Google announced in May that it would spend some $200 million on marketing premium YouTube channels in order to attract premium content and advertisers, and today the Wall Street Journal has checked in on the program's progress. Channel partners have thus far had mixed success creating content for YouTube, but they're rapidly learning how to deliver effective premium content on the platform.
MyISH director Larry Aidem told the Journal that "the audience wasn't big on talking heads," so he hired a familiar YouTube personality to deliver more mainstream news.
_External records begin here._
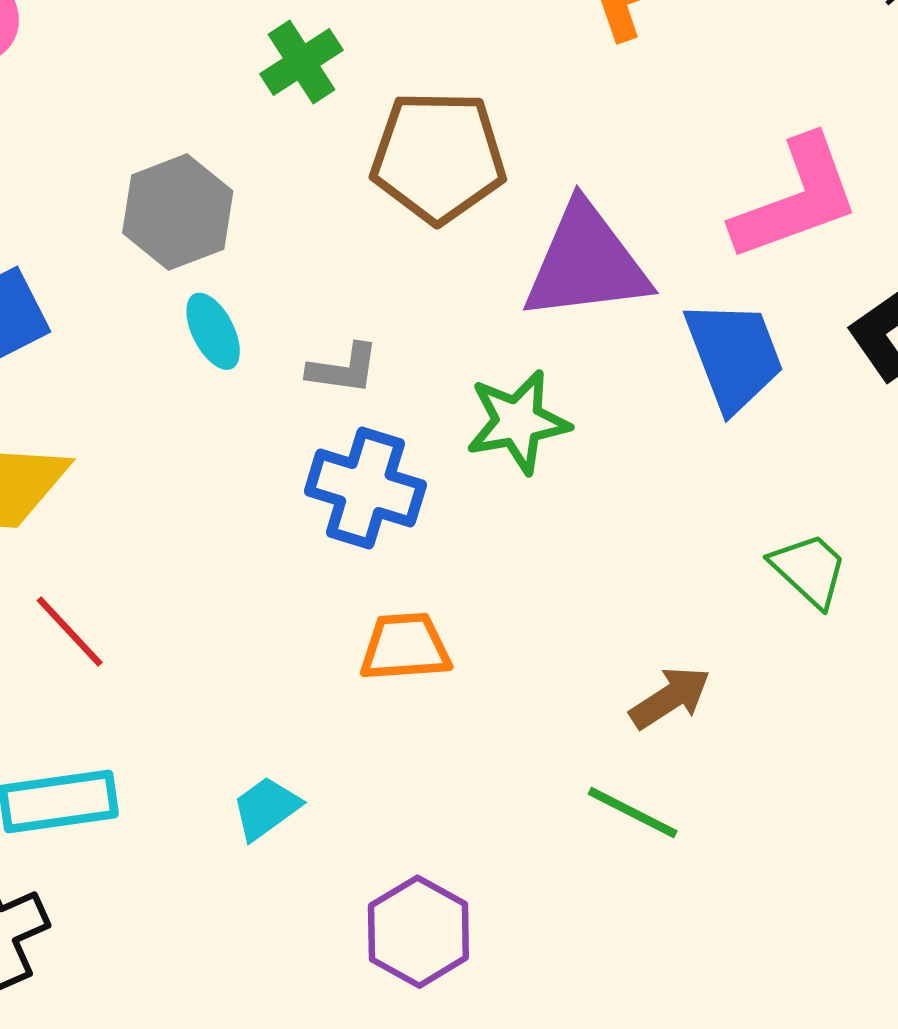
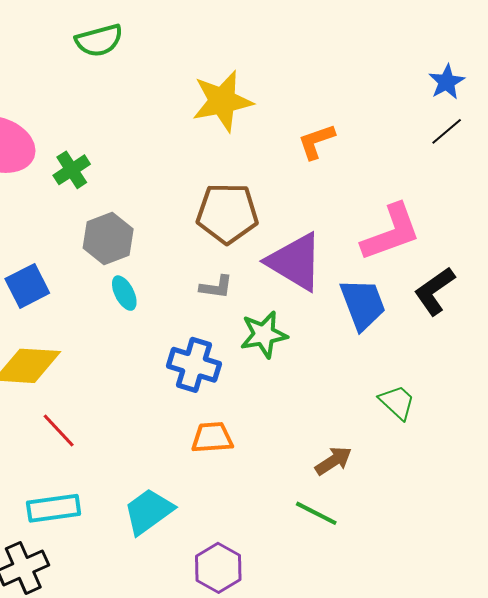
green cross: (301, 62) -> (72, 170), moved
purple triangle: (586, 263) -> (295, 262), turned 38
gray L-shape: (343, 369) -> (216, 287), moved
cyan trapezoid: (266, 808) -> (149, 511), size x1.6

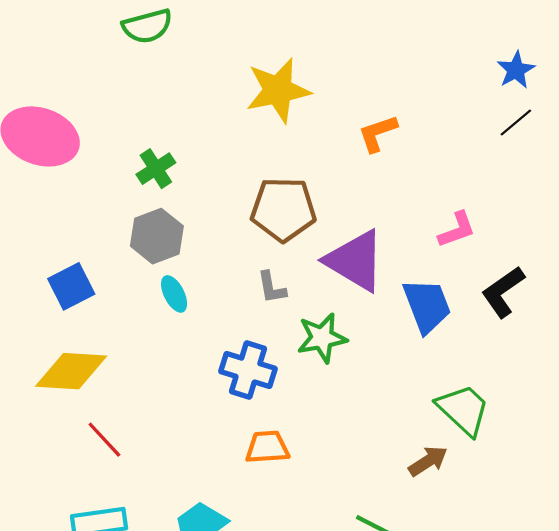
green cross: (72, 170) -> (156, 169), moved
pink L-shape: (391, 232) -> (457, 230), size x0.6
gray L-shape: (216, 287) -> (272, 288), turned 72
green trapezoid: (397, 402) -> (463, 410), size x1.4
brown arrow: (333, 461) -> (428, 461), moved

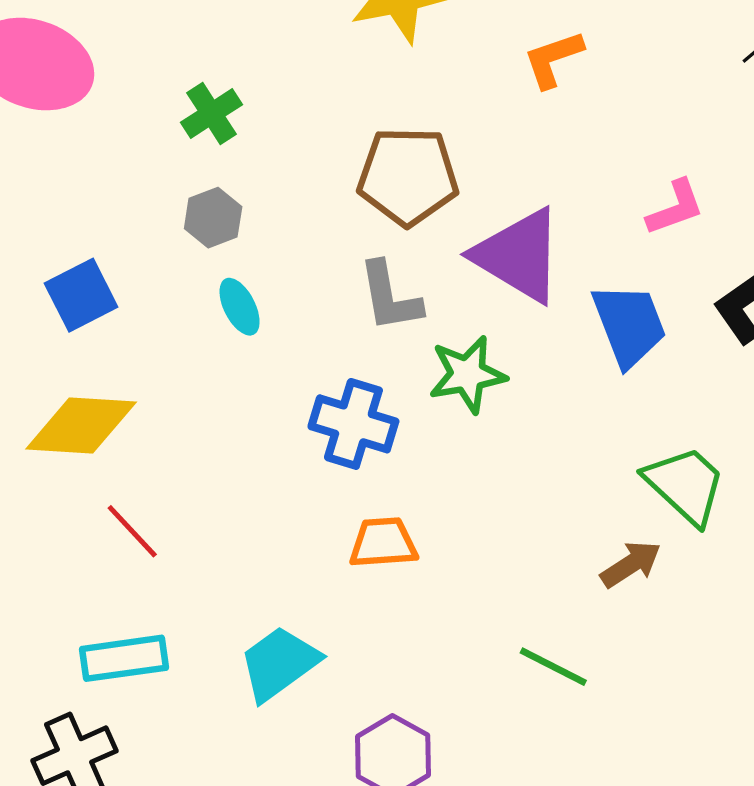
gray hexagon: (157, 236) -> (213, 218), size x0.7
gray L-shape: (272, 288) -> (390, 297), size x1.4

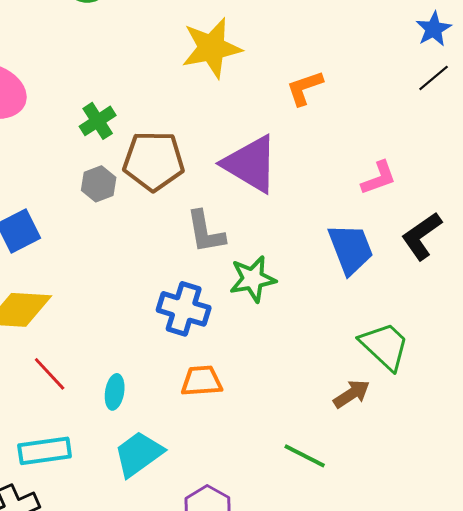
brown pentagon: (408, 176) -> (154, 161), moved
purple triangle: (519, 256) -> (251, 164), moved
cyan ellipse: (240, 307) -> (115, 392), moved, turned 36

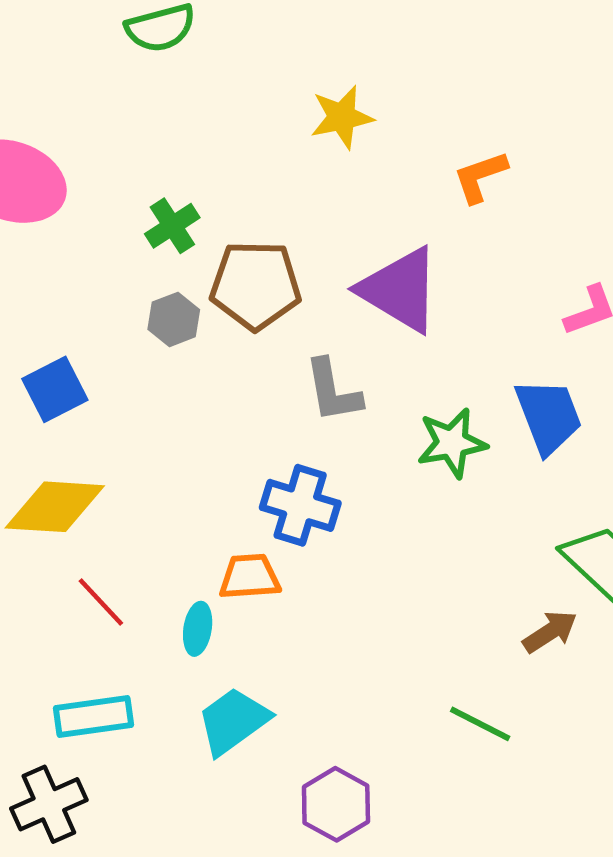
yellow star: (212, 48) -> (342, 117), size x0.7
green star: (253, 279) -> (452, 443), moved
orange trapezoid: (202, 381) -> (250, 577), moved

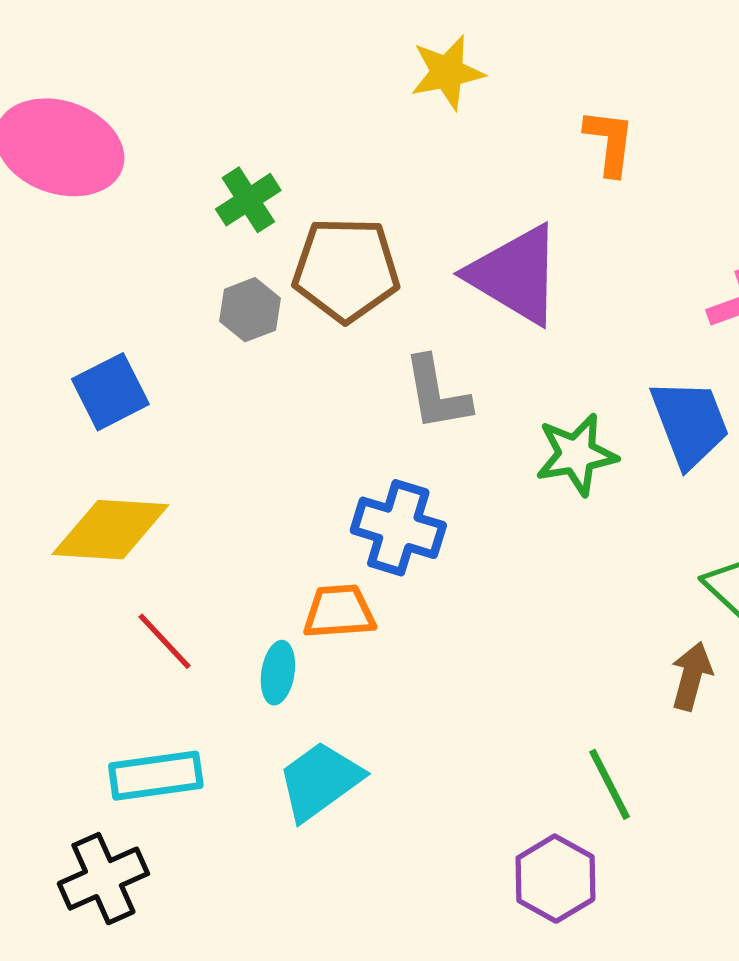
orange L-shape: (480, 177) -> (610, 142), turned 116
brown arrow: (550, 632) -> (692, 676), turned -42
green line: (480, 724) -> (610, 784), turned 36
purple hexagon: (336, 804) -> (555, 879), moved

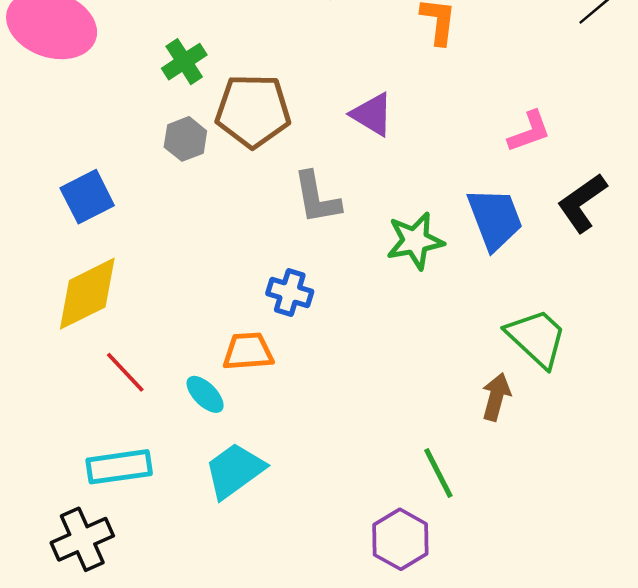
purple triangle: (515, 275) -> (372, 114), size x0.6
blue cross: (398, 528) -> (290, 292), size x0.7
yellow diamond: (110, 530) -> (87, 294), turned -30
cyan ellipse: (278, 673) -> (205, 394), turned -54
As it happens our sister site SBNation operates a premium YouTube channel, and Chad Mumm, Executive Director at Vox Studios, had similar comments about the challenges and successes of online video.
"Smaller, more reactive video spots ended up being more approachable to our viewers."
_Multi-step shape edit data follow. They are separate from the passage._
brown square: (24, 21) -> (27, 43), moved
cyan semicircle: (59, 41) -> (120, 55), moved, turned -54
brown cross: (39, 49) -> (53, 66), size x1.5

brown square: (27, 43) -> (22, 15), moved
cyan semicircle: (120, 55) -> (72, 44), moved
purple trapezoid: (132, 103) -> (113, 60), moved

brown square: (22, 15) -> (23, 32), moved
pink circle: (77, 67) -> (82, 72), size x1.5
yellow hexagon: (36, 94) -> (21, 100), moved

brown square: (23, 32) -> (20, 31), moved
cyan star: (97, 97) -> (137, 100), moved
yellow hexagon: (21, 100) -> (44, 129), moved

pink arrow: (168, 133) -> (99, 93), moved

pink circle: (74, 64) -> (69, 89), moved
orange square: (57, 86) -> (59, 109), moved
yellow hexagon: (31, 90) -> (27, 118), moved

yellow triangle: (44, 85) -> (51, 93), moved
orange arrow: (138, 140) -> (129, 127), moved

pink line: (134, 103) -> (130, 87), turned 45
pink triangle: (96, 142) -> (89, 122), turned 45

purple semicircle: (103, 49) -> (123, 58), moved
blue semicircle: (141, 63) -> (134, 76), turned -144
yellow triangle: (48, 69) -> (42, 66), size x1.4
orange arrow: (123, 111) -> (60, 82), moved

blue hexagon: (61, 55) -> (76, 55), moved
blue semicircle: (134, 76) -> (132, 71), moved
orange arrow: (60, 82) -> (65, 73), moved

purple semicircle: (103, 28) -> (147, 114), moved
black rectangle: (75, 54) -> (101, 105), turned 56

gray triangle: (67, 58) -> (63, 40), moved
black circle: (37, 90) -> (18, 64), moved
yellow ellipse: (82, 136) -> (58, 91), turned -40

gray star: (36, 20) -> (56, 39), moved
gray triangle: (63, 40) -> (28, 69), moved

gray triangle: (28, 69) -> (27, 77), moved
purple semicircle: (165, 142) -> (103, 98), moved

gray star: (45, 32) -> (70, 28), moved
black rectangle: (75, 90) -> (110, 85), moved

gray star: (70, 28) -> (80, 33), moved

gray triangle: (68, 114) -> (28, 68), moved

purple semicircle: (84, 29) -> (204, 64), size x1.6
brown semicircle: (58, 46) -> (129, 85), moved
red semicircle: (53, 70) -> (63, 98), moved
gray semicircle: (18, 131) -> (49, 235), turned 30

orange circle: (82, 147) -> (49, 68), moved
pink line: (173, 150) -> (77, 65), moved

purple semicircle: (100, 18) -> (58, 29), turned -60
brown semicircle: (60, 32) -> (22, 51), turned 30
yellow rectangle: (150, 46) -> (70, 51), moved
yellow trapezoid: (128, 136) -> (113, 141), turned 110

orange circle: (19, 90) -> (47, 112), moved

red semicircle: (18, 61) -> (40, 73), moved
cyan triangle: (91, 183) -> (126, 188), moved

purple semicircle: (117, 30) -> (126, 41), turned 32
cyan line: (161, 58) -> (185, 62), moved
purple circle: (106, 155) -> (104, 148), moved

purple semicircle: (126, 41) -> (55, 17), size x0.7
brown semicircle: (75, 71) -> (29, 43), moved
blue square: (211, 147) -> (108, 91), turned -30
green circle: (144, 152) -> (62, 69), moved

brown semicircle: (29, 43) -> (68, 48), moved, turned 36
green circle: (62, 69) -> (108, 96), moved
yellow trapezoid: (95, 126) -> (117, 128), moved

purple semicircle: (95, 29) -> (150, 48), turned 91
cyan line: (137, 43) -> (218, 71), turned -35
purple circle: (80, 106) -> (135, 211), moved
Mumm said that "initially, we focused on creating mini TV-shows that encompassed more than one topic, but we found that smaller, more reactive video spots ended up being more approachable to our viewers." Mumm and his team have seen double-digit growth in views since they switched to more easily-digestible content published on regular basis, which gets shared on social networks and other websites.
On the other hand, Mumm said that long-form pieces that dive deep into a topic have also seen steady growth, calling them "blockbuster journalism." He said "our longer-form videos have a very high production value, and viewers respond well to that. When we get a chance to take apart a topic, even if it's only between five and ten minutes, we get the chance to show our viewers a product that leverages our talents as journalists."
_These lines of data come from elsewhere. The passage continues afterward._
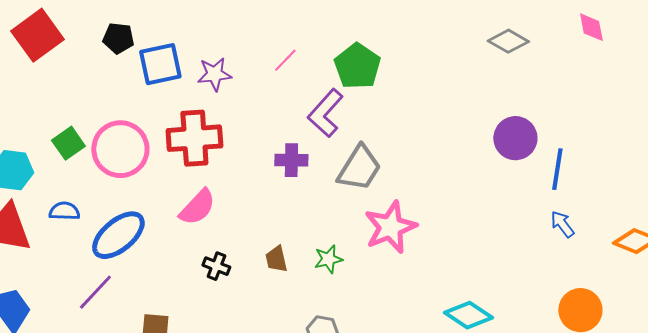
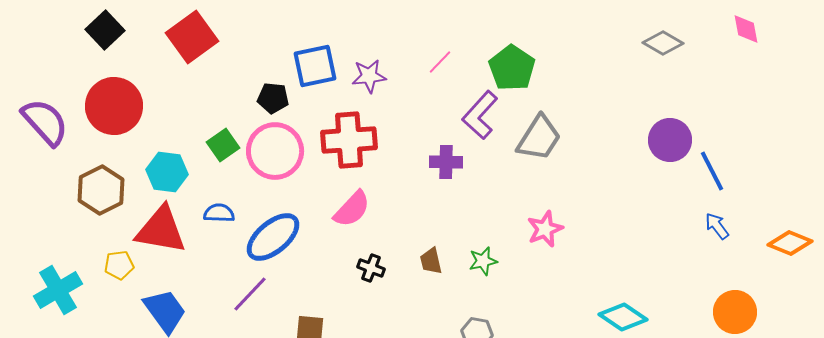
black pentagon: (118, 38) -> (273, 98), moved
gray trapezoid: (359, 168) -> (539, 138), moved
blue line: (557, 169) -> (712, 171), turned -36
pink star: (390, 227) -> (545, 229), size x0.7

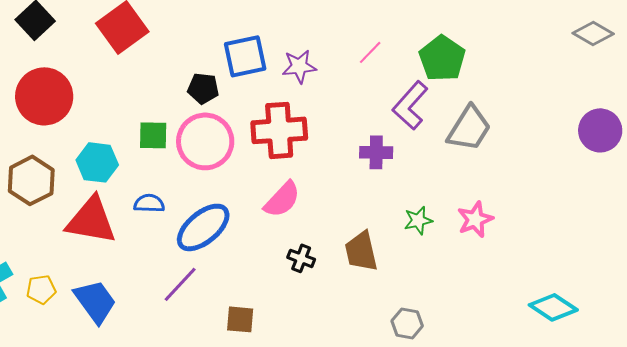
green square: (223, 145) -> (153, 135), turned 36
brown trapezoid: (431, 261) -> (361, 251), size x1.5
green star: (483, 261) -> (418, 220), moved
yellow pentagon: (119, 265) -> (41, 289), moved

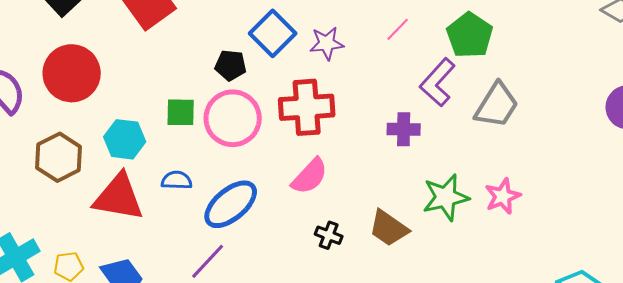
blue square: (245, 56) -> (273, 33), turned -33
green star: (418, 220) -> (446, 197), size x1.6
brown trapezoid: (361, 251) -> (389, 228), turned -42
Although it's too early to call YouTube's program a resounding success, the company's $200 million investment demonstrates a commitment to creating a new media distribution platform. YouTube Global Head of Content Robert Kyncl told the Journal that channels have seen "very healthy growth" and that there are 10 premium channels that average more than one million views per week. Funded channels offer "brand safe" havens for advertisers, and Kyncl said that YouTube users currently watch a billion more hours of video than they did earlier this year, indicating a steadily increasing stream of advertising revenue.
Update: an earlier version of this story included the Wall Street Journal's report that Google said it was investing "another $200 million to market the channels" in addition to previously announced support. A source familiar with the matter tells us that is incorrect, the only announced marketing support was the original $200 million Google announced in May.